***** SOURCE RECORDS

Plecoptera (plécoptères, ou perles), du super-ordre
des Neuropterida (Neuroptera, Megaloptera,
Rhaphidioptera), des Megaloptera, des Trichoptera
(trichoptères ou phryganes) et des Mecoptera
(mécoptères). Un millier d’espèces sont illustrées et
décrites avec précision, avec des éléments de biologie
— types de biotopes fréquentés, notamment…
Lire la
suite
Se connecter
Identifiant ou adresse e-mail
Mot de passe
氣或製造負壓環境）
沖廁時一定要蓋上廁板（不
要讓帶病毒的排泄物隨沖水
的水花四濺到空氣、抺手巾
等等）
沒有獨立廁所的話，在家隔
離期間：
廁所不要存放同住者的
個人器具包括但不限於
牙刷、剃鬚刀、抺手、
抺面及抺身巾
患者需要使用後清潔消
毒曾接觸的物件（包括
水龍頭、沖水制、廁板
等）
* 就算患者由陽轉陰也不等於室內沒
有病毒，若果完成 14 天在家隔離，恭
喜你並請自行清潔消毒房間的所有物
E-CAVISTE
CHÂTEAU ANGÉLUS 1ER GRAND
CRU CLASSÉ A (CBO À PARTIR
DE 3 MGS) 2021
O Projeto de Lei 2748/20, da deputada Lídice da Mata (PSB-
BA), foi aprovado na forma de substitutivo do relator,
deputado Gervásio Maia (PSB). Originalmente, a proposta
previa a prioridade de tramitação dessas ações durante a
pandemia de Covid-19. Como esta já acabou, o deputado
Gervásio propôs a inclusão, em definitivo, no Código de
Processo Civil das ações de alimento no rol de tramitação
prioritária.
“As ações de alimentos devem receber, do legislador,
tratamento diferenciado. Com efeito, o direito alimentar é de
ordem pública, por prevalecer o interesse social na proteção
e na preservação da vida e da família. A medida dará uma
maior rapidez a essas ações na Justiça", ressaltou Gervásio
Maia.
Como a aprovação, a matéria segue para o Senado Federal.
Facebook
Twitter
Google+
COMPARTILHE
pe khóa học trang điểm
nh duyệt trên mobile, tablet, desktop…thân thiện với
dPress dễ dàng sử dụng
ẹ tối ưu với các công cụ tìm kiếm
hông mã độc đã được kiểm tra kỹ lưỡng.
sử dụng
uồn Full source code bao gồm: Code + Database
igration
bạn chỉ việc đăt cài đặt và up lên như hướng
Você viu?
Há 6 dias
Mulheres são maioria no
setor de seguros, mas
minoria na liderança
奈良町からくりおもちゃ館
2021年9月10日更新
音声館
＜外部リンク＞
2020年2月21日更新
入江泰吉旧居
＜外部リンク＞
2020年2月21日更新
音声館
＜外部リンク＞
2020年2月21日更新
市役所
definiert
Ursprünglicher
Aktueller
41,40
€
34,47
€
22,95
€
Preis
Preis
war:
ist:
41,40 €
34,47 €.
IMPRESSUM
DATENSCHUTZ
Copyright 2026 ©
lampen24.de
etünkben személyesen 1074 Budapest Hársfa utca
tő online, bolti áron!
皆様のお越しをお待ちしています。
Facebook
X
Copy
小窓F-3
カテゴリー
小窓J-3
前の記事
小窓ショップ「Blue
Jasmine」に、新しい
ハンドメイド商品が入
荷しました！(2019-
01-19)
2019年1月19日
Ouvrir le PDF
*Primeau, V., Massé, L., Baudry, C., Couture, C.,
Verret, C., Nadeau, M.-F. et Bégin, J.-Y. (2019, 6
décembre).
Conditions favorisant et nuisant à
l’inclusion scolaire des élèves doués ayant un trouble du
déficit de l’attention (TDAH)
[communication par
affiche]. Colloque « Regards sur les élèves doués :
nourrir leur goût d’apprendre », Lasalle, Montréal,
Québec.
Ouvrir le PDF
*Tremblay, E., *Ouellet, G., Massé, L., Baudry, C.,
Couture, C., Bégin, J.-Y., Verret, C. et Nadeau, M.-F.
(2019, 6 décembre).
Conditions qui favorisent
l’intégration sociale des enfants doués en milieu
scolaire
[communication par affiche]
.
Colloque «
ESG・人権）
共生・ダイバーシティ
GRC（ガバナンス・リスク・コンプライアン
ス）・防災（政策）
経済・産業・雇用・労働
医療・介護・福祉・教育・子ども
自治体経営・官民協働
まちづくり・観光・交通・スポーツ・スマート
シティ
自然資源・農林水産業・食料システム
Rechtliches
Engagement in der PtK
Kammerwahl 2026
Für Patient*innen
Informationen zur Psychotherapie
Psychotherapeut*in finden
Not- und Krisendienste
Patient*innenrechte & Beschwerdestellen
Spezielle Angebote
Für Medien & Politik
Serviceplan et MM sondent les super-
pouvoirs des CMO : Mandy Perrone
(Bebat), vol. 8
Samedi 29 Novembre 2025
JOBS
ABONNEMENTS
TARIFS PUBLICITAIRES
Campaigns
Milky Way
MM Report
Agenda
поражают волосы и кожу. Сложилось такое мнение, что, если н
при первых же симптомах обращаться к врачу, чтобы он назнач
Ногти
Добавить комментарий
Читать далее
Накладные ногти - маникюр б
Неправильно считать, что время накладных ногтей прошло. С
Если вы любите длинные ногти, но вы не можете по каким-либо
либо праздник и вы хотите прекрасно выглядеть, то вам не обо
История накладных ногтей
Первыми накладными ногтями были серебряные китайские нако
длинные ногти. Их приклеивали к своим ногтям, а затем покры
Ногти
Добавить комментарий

**********

WORK TO BE COMPLETED:
Your answer should be the lines above, from the line containing "CRU CLASSÉ A (CBO À PARTIR" up to and including the line containing "Regards sur les", reproduced exactly and with nothing else.

SOLUTION:
CRU CLASSÉ A (CBO À PARTIR
DE 3 MGS) 2021
O Projeto de Lei 2748/20, da deputada Lídice da Mata (PSB-
BA), foi aprovado na forma de substitutivo do relator,
deputado Gervásio Maia (PSB). Originalmente, a proposta
previa a prioridade de tramitação dessas ações durante a
pandemia de Covid-19. Como esta já acabou, o deputado
Gervásio propôs a inclusão, em definitivo, no Código de
Processo Civil das ações de alimento no rol de tramitação
prioritária.
“As ações de alimentos devem receber, do legislador,
tratamento diferenciado. Com efeito, o direito alimentar é de
ordem pública, por prevalecer o interesse social na proteção
e na preservação da vida e da família. A medida dará uma
maior rapidez a essas ações na Justiça", ressaltou Gervásio
Maia.
Como a aprovação, a matéria segue para o Senado Federal.
Facebook
Twitter
Google+
COMPARTILHE
pe khóa học trang điểm
nh duyệt trên mobile, tablet, desktop…thân thiện với
dPress dễ dàng sử dụng
ẹ tối ưu với các công cụ tìm kiếm
hông mã độc đã được kiểm tra kỹ lưỡng.
sử dụng
uồn Full source code bao gồm: Code + Database
igration
bạn chỉ việc đăt cài đặt và up lên như hướng
Você viu?
Há 6 dias
Mulheres são maioria no
setor de seguros, mas
minoria na liderança
奈良町からくりおもちゃ館
2021年9月10日更新
音声館
＜外部リンク＞
2020年2月21日更新
入江泰吉旧居
＜外部リンク＞
2020年2月21日更新
音声館
＜外部リンク＞
2020年2月21日更新
市役所
definiert
Ursprünglicher
Aktueller
41,40
€
34,47
€
22,95
€
Preis
Preis
war:
ist:
41,40 €
34,47 €.
IMPRESSUM
DATENSCHUTZ
Copyright 2026 ©
lampen24.de
etünkben személyesen 1074 Budapest Hársfa utca
tő online, bolti áron!
皆様のお越しをお待ちしています。
Facebook
X
Copy
小窓F-3
カテゴリー
小窓J-3
前の記事
小窓ショップ「Blue
Jasmine」に、新しい
ハンドメイド商品が入
荷しました！(2019-
01-19)
2019年1月19日
Ouvrir le PDF
*Primeau, V., Massé, L., Baudry, C., Couture, C.,
Verret, C., Nadeau, M.-F. et Bégin, J.-Y. (2019, 6
décembre).
Conditions favorisant et nuisant à
l’inclusion scolaire des élèves doués ayant un trouble du
déficit de l’attention (TDAH)
[communication par
affiche]. Colloque « Regards sur les élèves doués :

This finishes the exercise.